_WHAT NEEDS TO BE DONE:_ This exercise asks for a copy of each line in the records below with the word "Schedow" in it.

_SUPPLIED DATA:_

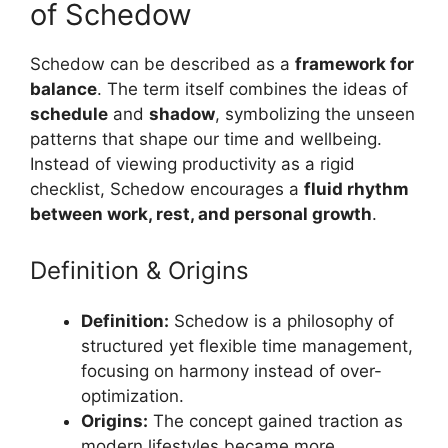
of Schedow
Schedow can be described as a
framework for
balance
. The term itself combines the ideas of
schedule
and
shadow
, symbolizing the unseen
patterns that shape our time and wellbeing.
Instead of viewing productivity as a rigid
checklist, Schedow encourages a
fluid rhythm
between work, rest, and personal growth
.
Definition & Origins
Definition:
Schedow is a philosophy of
structured yet flexible time management,
focusing on harmony instead of over-
optimization.
Origins:
The concept gained traction as
modern lifestyles became more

_SOLUTION:_
of Schedow
Schedow can be described as a
checklist, Schedow encourages a
Schedow is a philosophy of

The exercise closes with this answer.